I think that the time may have come to have a moratorium on alcohol.

This is not because we are not enjoying it. It is because we have had some very splendid evenings indeed.

I am writing to you at the end of one.

In fact I am writing to you at the end of two.

Obviously yesterday was Mark’s birthday. We celebrated with cake and presents and a nice dinner, after which our friends with Pepper the dog came to see us, so that Roger Poopy and Pepper could gallop about knocking things over and bark at one another.

Whilst they were doing this we all drank far too much and occasionally shouted at the dogs to shut up.

We had a brilliant evening. Our friends are thinking about buying a camper van and wanted some advice.

Obviously we can talk about camper vans all night. Mark even has a slide show of pictures of our camper van in its rustiest days, set to music for the purpose of entertaining anybody who can’t find an excuse to slope off.

They were a very patient audience and we had a whole box of wine.
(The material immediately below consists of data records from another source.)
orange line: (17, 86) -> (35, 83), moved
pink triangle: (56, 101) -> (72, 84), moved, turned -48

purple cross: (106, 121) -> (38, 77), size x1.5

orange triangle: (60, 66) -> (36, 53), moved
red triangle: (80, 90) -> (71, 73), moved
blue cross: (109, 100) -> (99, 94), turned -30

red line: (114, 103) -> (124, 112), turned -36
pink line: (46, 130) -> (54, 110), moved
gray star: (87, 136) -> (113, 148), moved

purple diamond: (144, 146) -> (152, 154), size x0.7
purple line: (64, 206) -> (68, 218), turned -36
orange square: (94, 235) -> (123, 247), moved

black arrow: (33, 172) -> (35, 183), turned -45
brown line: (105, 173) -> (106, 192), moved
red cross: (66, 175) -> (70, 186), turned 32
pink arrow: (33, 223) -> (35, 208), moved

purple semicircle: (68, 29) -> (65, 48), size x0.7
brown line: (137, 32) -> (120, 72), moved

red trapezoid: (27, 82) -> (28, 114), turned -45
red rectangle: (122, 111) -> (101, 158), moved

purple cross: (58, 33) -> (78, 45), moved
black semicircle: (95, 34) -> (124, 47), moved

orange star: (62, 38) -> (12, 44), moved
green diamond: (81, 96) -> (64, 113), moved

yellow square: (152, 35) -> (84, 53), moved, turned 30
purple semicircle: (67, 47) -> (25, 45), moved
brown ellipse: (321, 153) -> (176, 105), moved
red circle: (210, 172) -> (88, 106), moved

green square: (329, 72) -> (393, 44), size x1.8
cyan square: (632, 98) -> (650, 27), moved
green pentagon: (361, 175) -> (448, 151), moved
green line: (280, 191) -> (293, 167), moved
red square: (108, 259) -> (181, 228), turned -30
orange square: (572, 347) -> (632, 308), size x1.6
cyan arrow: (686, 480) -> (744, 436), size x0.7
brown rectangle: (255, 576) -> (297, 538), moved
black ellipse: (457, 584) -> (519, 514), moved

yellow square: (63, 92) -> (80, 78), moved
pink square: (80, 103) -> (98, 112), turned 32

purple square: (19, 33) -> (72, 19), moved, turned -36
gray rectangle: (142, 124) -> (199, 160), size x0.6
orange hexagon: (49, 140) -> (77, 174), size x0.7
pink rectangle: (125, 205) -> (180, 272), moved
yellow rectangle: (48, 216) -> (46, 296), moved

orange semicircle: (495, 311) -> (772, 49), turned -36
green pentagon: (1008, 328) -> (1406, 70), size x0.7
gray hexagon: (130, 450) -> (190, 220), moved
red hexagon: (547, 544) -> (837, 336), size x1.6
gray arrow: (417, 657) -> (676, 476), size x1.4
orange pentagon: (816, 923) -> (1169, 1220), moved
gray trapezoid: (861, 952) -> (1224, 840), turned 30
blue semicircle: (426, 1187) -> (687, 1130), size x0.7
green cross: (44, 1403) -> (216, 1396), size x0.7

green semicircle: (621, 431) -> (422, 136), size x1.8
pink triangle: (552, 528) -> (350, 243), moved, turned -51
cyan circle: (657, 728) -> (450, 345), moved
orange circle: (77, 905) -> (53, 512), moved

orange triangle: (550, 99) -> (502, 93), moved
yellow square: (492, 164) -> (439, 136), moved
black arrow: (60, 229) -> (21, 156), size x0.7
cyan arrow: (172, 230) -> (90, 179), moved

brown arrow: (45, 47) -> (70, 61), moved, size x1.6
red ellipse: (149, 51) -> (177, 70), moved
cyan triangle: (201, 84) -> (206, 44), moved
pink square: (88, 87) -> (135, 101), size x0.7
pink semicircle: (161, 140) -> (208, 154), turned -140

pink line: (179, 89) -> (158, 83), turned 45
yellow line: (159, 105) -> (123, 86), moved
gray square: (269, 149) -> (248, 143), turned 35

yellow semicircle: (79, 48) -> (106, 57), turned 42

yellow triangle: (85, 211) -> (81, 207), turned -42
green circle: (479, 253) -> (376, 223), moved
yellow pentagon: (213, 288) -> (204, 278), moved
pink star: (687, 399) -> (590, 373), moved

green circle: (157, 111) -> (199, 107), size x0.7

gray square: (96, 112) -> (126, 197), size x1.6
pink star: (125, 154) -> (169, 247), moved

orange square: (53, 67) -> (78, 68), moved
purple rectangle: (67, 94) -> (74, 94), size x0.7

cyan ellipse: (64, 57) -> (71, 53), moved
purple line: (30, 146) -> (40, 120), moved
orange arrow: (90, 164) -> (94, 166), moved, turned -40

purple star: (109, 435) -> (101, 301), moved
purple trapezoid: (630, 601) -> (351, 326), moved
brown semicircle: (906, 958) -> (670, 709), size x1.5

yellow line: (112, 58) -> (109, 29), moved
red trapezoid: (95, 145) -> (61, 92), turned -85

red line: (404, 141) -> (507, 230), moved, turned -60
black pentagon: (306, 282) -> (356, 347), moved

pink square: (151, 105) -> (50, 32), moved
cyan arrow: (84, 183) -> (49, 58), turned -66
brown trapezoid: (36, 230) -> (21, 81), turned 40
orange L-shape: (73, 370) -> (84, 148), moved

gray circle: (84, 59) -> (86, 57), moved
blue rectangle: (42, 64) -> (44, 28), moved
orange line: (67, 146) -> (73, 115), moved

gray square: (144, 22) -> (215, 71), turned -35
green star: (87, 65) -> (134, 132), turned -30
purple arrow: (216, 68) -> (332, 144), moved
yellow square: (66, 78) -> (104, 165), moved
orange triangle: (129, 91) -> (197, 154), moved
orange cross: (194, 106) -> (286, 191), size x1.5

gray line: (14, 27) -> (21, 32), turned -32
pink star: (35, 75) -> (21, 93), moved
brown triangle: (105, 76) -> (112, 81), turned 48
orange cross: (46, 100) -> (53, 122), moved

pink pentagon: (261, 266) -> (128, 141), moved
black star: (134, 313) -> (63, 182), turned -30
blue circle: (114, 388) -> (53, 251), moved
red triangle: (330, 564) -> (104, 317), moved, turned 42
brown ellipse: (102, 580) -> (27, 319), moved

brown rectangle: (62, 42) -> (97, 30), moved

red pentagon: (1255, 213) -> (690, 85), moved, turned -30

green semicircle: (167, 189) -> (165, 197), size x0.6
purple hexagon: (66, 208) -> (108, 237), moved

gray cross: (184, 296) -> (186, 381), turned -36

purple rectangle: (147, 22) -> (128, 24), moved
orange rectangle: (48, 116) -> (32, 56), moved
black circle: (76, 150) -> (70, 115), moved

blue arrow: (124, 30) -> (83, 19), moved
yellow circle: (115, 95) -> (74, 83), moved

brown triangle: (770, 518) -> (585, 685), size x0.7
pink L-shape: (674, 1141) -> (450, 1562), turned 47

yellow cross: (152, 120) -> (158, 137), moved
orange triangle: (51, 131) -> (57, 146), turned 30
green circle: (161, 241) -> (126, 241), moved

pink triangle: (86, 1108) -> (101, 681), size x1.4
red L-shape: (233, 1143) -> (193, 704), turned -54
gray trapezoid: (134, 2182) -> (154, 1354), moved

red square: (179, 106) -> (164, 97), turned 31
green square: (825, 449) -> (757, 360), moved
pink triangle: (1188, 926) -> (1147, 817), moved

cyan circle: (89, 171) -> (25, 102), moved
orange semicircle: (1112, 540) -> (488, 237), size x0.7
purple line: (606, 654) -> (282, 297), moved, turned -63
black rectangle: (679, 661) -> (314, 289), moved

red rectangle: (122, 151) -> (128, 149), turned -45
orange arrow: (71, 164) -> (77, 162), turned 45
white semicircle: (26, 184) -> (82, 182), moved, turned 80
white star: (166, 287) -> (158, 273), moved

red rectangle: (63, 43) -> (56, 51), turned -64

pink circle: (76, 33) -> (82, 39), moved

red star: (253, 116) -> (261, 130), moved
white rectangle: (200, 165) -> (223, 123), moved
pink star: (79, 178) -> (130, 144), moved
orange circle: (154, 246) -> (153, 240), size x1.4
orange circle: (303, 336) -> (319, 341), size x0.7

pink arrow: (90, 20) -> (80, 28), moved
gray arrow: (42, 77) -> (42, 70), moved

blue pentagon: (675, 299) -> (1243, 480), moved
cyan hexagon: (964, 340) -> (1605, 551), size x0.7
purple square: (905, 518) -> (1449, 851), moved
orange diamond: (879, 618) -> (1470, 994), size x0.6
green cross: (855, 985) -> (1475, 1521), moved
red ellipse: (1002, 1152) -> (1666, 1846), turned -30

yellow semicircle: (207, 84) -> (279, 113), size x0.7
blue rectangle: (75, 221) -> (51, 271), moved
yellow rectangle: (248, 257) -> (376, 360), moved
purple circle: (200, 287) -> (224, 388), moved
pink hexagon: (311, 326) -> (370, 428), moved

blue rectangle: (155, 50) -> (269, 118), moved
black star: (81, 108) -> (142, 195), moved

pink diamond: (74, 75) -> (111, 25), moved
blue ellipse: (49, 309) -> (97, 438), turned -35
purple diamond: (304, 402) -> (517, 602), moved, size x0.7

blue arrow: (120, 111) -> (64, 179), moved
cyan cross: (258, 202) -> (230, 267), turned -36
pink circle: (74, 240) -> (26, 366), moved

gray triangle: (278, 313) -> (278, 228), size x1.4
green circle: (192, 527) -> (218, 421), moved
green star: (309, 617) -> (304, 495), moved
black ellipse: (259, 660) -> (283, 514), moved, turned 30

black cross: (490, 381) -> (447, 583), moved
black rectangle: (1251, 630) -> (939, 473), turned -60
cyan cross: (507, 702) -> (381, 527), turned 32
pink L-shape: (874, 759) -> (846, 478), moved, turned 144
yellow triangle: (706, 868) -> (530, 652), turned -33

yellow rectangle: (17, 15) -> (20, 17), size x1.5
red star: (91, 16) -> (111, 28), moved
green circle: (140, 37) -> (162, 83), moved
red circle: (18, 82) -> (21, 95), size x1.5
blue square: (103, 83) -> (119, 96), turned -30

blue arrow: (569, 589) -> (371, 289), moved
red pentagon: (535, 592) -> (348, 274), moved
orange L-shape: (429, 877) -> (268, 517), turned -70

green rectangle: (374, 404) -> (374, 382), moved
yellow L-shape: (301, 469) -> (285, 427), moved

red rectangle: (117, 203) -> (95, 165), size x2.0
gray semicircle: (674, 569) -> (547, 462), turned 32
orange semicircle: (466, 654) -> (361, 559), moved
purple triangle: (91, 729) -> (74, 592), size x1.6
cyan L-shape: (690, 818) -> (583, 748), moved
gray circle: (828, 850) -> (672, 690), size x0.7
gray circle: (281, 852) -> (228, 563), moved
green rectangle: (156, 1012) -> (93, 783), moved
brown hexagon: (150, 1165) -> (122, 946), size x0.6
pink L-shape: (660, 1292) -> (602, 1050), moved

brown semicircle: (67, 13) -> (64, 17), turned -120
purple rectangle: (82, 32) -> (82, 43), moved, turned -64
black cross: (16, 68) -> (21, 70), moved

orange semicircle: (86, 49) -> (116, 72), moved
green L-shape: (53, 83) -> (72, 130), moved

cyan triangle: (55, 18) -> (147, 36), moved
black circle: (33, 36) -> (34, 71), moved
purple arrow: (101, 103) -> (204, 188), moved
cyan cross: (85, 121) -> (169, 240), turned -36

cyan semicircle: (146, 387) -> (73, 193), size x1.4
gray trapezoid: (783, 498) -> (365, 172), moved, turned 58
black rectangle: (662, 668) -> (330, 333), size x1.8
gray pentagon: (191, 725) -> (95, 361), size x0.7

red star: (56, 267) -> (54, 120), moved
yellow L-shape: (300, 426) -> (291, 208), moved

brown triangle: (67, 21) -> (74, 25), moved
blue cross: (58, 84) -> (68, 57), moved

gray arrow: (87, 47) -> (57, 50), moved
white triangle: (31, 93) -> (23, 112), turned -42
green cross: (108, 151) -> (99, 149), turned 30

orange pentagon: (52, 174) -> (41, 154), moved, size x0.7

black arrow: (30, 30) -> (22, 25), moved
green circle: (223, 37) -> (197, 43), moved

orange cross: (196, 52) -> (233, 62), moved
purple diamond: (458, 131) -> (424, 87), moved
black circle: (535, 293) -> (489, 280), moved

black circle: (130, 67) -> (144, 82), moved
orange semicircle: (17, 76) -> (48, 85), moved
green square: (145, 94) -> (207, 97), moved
They sat through the slide show twice and did not once remark on how dull it was. This was not a good thing because it just encouraged us to embark on more and more boring stories of rust, and breakdowns, and rotted roof timbers. We told these in ever-increasing detail as we got further and further down the box of wine. Regular readers might recall the days when I wrote on these very pages about such matters, day after tedious day. We can be fantastically boring and obsessive if we are not checked in the earliest stages. The children know best how to do this.

Anyway, we spent all of last night consuming masses of wine and telling people boring stories called things like: When We Took The Windscreen Out Of Our Camper Van.

Fortunately they had been drinking as well and did not seem to notice too much.

We all rolled out some time after midnight, and we felt a bit fragile this morning.

We had not even learned our lesson today, because this evening we had an invitation to dinner.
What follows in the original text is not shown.